Full text of GCTA CEO’s speech at Ministerial Conference

Blessina Kumar, CEO – GCTA, spoke on behalf of the community and civil society at large at the 2nd High Level Plenary – Accelerating to End TB: Perspectives of Civil Society and TB Survivors on Day 1 (November 16, 2017) of the WHO Global Ministerial Conference in Moscow. Full text of Blessina’s speech is below

Moderator – We’ve heard experiences of people who have survived TB, you are a TB survivor yourself but have transformed your experience in a powerful way to one of advocacy through your work with the WHO Civil Society Taskforce and the Global Coalition of TB Activists. Tell us about your work and your insights on how civil society can be
a strong and valuable partner alongside governments in end TB efforts?

Blessina — The TB response that I saw when I started working in global advocacy was extremely medicalized. The human side was completely missing. You could be talking about anything when you talked about TB. The voice of the affected, the TB survivors was completely missing. Unlike the HIV world where the movement was led by the community by the people living with the disease. Historically TB is seen as a disease of the poor and so has the response been. Not a priority. But things are beginning to change slowly but surely. Bold policies and guidelines and the thinking among the larger TB community that is all of us is changing. But if we are thinking of ending TB this slow change will not do. We all have committed to
ending TB and this means taking the ‘bull by its horns’. One of the first things to do is accept that we have a huge emergency on our hands and we need to prepare like we would for war! When you want to fight a fire you do not use drops of water but a full blast. Do we dare? Do we have the courage? I believe the answer to that is a yes! What does this mean?? – Addressing the huge gaps with urgency. No time to loose.

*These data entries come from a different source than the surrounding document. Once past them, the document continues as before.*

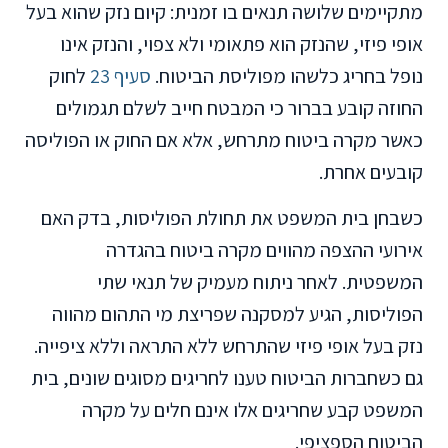
מתקיימים שלושה תנאים בו זמנית: קיום נזק שהוא בעל
אופי פיזי, שהנזק הוא פתאומי ולא צפוי, והנזק אינו
נופל בחריג כלשהו מפוליסת הביטוח.
סעיף 23
לחוק
החוזה קובע בברור כי המבטח חייב לשלם תגמולים
כאשר מקרה ביטוח מתרחש, אלא אם החוק או הפוליסה
קובעים אחרת.
כשבחן בית המשפט את תחולת הפוליסות, בדק האם
אירועי ההצפה מהווים מקרה ביטוח בהגדרה
המשפטית. לאחר ניתוח מעמיק של תנאי שתי
הפוליסות, הגיע למסקנה שפריצת מי התהום מהווה
נזק בעל אופי פיזי שהתרחש ללא התראה וללא ציפייה.
גם כשחברות הביטוח טענו לחריגים מסוגים שונים, בית
המשפט קבע שחריגים אלו אינם חלים על מקרה
הביטוח הספציפי.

• Invest in affected communities/CS as partners in TB response and engage to inform policy towards equitable, rights-based, patient- and community-centric response
The biggest gaping hole in our response is the inability to engage and invest in communities . What does patient centered care mean? Our response needs to be equitable, the needs of those who are most vulnerable should be the priority. The response needs to be in a way that respects the rights of the patients. Many of our good intentions fall short of this. This also means that the community is involved in setting the agenda. The affected community, the TB survivors have a lot to offer, TB policies will need to be informed by the community with an understanding of ground realities. This can become a win win situation for all.

• Update and implement policies in line with WHO recommendations and in accordance with the Rights to Health and Science
There are bold policies but these will need to be implemented in line with WHO recommendation. Part of the patiect centered rights based approach is to make sure this happens. Every one should have the right to health and the right to science.

• Increased investment by Governments and donors in R&D for TB prevention, rapid diagnostics, shorter and safer treatments
Prevention is an area where we haven’t focused much. The response needs to start much before the onset of cough. We have forgotten the simple infection control measures in communities, education, awareness, counseling etc. Tuberculosis will cost the world economy close to $1 trillion in lost economic output by 2030, unless countries step up efforts to fight the disease, according to a report launched today by the Global TB CAucus. The disease cost the world more than $600 billion from 2000 to 2015. According to the report, the most economically affected region will be Asia-Pacific ($573 billion from 2015 to 2030), followed by Africa ($303 billion), Europe and Central Asia ($64 billion), and the Americas ($42 billion). At the current rate of progress, the SDG’s target of eliminating TB by 2030 will be missed by 150 years, and an additional 28 million people will die within 15 years, according to the report, which was produced by KPMG based on figures from WHO.

How can we allow lives to be lost every second to this curable disease?? It is unacceptable. We cannot afford not to invest in R&D, for a vaccine, for rapid diagnostics, for shorter safer treatments.

We know that to end any epidemic we need a vaccine yet our investment and will is far from what is really needed.

TB Research remains gravely underfunded. The STBP Global Plan to End TB calls for 9 Billion USD over 5 years – approx. 2 billion annually, in 2016 only 8% of that was available for TB research!

We urge the BRICS countries to invest more.
Global Coalition of TB Activists, GCTA
I have the honour and previlege of heading the first and only global paltform of people affected by TB. We have members in all the different regions of the worls and have 4 regional focal points, changing the Tb narrative to be people centered and community led. We have a membership of over 300 members affected by TB and its steadily growing. One of the major acheivements thi year has been the establishment of the Regional Coalitions. Asia Pacific , Africa, latin Americ and the Carribean and Europe.

WHO CSTF: (12 members selcted from across the globe)
Formed in 2016, the task force contributes to the implementation of the End TB Strategy with particular focus on social protection and universal health coverage and advocating their inclusion in national TB strategies and plans, national social programmes and political platforms (e.g. parliaments) and regional and global platforms of policy dialogue.
TB today has the attention like never before. There are high profile events such as this on TB that provide a pivotal platform for countries to take action, to work together, to pledge concrete financial investments in R&D, to include the affected community and to make the dream of a TB free world a reality!!!!